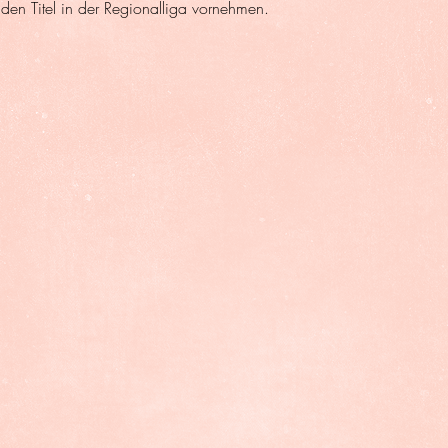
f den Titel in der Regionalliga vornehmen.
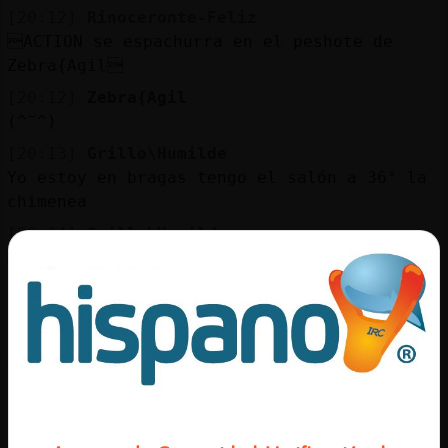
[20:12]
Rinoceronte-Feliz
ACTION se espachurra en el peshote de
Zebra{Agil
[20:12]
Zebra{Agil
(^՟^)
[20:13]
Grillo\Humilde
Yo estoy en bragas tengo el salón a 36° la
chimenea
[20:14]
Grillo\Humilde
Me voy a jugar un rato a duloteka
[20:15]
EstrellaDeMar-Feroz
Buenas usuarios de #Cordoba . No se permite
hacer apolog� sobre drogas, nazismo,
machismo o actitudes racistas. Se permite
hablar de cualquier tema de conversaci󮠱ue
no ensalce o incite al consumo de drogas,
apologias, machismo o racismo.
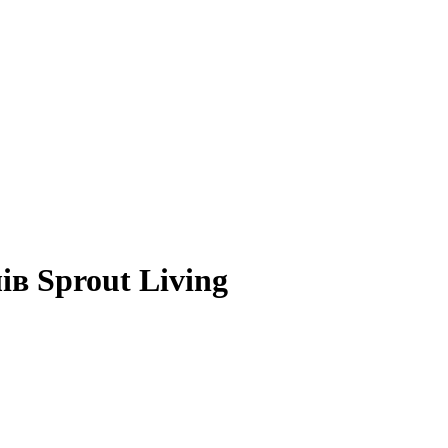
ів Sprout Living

-.-.-

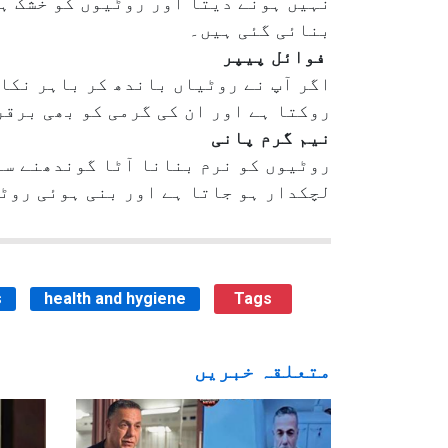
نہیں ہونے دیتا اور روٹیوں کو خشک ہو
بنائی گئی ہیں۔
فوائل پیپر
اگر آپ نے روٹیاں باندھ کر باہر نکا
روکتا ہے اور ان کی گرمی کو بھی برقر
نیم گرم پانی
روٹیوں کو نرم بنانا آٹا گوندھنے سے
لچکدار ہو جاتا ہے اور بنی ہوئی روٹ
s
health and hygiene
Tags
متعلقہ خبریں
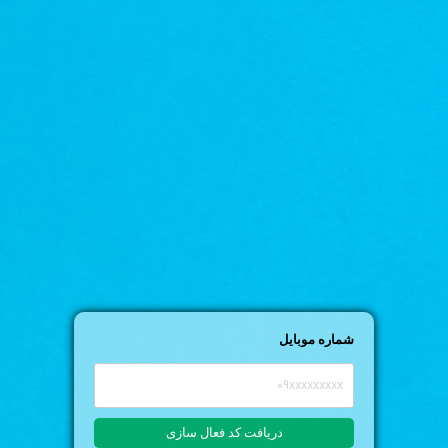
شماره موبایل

-.-.-

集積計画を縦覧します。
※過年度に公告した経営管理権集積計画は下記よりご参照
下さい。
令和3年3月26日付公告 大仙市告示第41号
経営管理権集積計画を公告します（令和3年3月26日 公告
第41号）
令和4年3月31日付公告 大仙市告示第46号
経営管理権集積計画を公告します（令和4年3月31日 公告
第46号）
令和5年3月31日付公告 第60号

-.-.-

Copy the lines that hold the word "permite". Take them from the records above.

Buenas usuarios de #Cordoba . No se permite
machismo o actitudes racistas. Se permite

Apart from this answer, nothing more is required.